Exercise requirements
Copy verbatim the block of lines in the entries below whose first line contains "compensação a Themístocles, diz" and whose last line contains "Alternativen zum Erzählkreis". Leave out all other lines.

-- Records follows --

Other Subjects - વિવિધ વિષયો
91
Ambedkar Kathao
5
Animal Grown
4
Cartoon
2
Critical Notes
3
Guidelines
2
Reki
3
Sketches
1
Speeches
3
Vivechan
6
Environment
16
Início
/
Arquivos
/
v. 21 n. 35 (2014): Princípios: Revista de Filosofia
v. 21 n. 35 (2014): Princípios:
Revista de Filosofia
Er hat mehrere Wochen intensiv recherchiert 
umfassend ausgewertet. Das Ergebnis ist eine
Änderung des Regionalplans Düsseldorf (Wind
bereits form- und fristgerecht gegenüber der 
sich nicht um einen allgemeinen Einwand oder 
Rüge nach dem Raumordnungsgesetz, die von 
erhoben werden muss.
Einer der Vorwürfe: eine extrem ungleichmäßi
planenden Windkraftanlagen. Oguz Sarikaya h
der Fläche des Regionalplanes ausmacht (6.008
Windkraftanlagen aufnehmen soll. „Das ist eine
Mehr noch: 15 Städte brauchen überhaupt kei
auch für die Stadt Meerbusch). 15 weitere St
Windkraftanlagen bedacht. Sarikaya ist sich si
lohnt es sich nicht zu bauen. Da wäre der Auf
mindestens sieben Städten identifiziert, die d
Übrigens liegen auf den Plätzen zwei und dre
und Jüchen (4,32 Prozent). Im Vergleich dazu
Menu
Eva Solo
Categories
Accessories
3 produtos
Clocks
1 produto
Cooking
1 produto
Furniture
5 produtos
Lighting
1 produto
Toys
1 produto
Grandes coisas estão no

-- Records concluded --
-- Records follows --

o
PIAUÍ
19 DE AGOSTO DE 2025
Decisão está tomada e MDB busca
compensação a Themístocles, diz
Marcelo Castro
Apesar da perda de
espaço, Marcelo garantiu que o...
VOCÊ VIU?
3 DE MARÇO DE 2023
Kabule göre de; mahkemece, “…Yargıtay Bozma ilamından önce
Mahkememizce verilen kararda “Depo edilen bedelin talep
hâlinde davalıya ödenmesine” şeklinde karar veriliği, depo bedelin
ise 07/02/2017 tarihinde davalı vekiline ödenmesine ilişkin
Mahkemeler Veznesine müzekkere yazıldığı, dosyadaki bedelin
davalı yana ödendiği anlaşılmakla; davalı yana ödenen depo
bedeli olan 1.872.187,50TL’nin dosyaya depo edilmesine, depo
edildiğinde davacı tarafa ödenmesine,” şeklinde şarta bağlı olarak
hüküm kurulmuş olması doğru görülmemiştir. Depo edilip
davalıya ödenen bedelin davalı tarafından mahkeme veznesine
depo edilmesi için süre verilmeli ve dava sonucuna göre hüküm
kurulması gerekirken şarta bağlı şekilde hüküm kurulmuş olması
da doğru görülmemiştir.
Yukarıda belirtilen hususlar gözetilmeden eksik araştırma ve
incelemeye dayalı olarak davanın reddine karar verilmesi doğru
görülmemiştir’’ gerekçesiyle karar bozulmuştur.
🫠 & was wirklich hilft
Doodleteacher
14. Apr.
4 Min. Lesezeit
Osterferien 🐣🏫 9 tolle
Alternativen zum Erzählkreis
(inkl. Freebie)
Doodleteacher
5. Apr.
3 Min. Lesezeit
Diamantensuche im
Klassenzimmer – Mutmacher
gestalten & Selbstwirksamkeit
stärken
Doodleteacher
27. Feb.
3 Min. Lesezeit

-- Records concluded --

Answer for this exercise
compensação a Themístocles, diz
Marcelo Castro
Apesar da perda de
espaço, Marcelo garantiu que o...
VOCÊ VIU?
3 DE MARÇO DE 2023
Kabule göre de; mahkemece, “…Yargıtay Bozma ilamından önce
Mahkememizce verilen kararda “Depo edilen bedelin talep
hâlinde davalıya ödenmesine” şeklinde karar veriliği, depo bedelin
ise 07/02/2017 tarihinde davalı vekiline ödenmesine ilişkin
Mahkemeler Veznesine müzekkere yazıldığı, dosyadaki bedelin
davalı yana ödendiği anlaşılmakla; davalı yana ödenen depo
bedeli olan 1.872.187,50TL’nin dosyaya depo edilmesine, depo
edildiğinde davacı tarafa ödenmesine,” şeklinde şarta bağlı olarak
hüküm kurulmuş olması doğru görülmemiştir. Depo edilip
davalıya ödenen bedelin davalı tarafından mahkeme veznesine
depo edilmesi için süre verilmeli ve dava sonucuna göre hüküm
kurulması gerekirken şarta bağlı şekilde hüküm kurulmuş olması
da doğru görülmemiştir.
Yukarıda belirtilen hususlar gözetilmeden eksik araştırma ve
incelemeye dayalı olarak davanın reddine karar verilmesi doğru
görülmemiştir’’ gerekçesiyle karar bozulmuştur.
🫠 & was wirklich hilft
Doodleteacher
14. Apr.
4 Min. Lesezeit
Osterferien 🐣🏫 9 tolle
Alternativen zum Erzählkreis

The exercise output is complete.